Der Streit ist vom Tisch. Vorerst. Nachdem das Bundeskabinett im März nach monatelangem Ringen den Entwurf zum Lieferkettengesetz (LKG) beschlossen hatte, ist in den betroffenen Politikerkreisen erst einmal Ruhe eingekehrt. Bis Mitte/Ende Oktober 2021 allerdings soll das Gesetz stehen.
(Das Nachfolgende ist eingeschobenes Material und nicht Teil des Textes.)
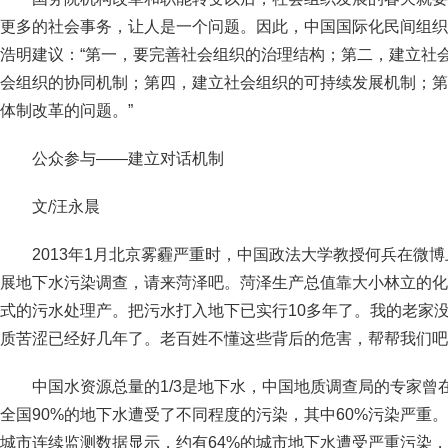
更多的社会事务，让人是一个问题。因此，中国国际化民间组织
浩明建议：“第一，要完善社会组织的治理结构；第二，建立社
会组织的协同机制；第四，建立社会组织的可持续发展机制；第
体制改革的问题。”
公众参与——建立对话机制
文/汪永晨
2013年1月北京雾霾严重时，中国政法大学教授何兵在微
展地下水污染调查，请来菏泽吧。菏泽生产总值靠大小林立的化
式的污水处理产。把污水打入地下已实行10多年了。我的老家
质苦涩已经好几年了。老百姓不懂这些背后的危害，帮帮我们吧
中国水资源总量的1/3是地下水，中国地质调查局的专家曾
全国90%的地下水遭受了不同程度的污染，其中60%污染严重。
城市连续监测数据显示，约有64%的城市地下水遭受严重污染，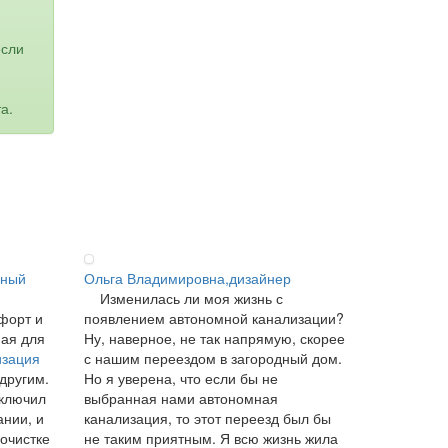
если
а.
ьный
Ольга Владимировна,дизайнер
Изменилась ли моя жизнь с
форт и
появлением автономной канализации?
ная для
Ну, наверное, не так напрямую, скорее
изация
с нашим переездом в загородный дом.
 другим.
Но я уверена, что если бы не
аключил
выбранная нами автономная
ании, и
канализация, то этот переезд был бы
 очистке
не таким приятным. Я всю жизнь жила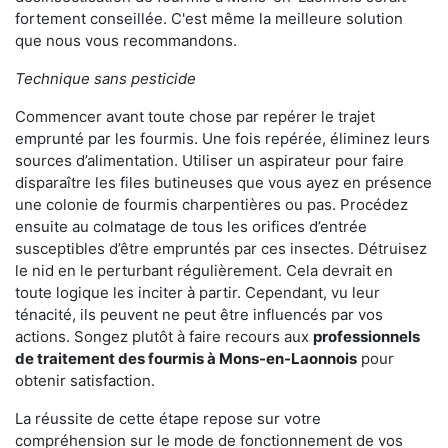
fortement conseillée. C'est même la meilleure solution
que nous vous recommandons.
Technique sans pesticide
Commencer avant toute chose par repérer le trajet
emprunté par les fourmis. Une fois repérée, éliminez leurs
sources d’alimentation. Utiliser un aspirateur pour faire
disparaître les files butineuses que vous ayez en présence
une colonie de fourmis charpentières ou pas. Procédez
ensuite au colmatage de tous les orifices d’entrée
susceptibles d’être empruntés par ces insectes. Détruisez
le nid en le perturbant régulièrement. Cela devrait en
toute logique les inciter à partir. Cependant, vu leur
ténacité, ils peuvent ne peut être influencés par vos
actions. Songez plutôt à faire recours aux
professionnels
de traitement des fourmis à Mons-en-Laonnois
pour
obtenir satisfaction.
La réussite de cette étape repose sur votre
compréhension sur le mode de fonctionnement de vos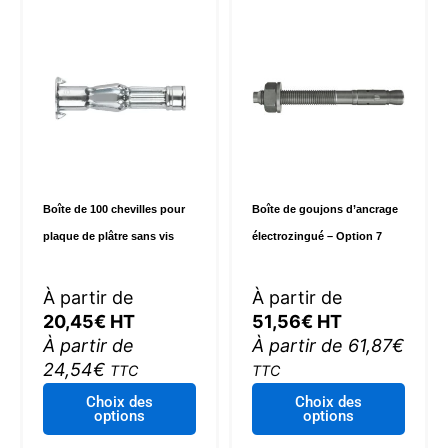
Les
optio
peuve
être
choisi
sur
la
page
du
Boîte de 100 chevilles pour
Boîte de goujons d’ancrage
produi
plaque de plâtre sans vis
électrozingué – Option 7
À partir de
À partir de
20,45
€
HT
51,56
€
HT
À partir de
À partir de
61,87
€
24,54
€
TTC
TTC
Ce
Ce
Choix des
Choix des
options
options
produit
produi
a
a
Denn dann endet die aktuelle Legislaturperiode …
Derweil macht sich Unruhe in anderen Kreisen breit: Menschenrechts- und Umweltverbänden geht der Entwurf nicht weit genug, Unternehmerverbände beklagen dagegen dessen Praxisferne und den Bußgeldkatalog, der Strafen von bis zu zwei Prozent des Jahresumsatzes vorsieht.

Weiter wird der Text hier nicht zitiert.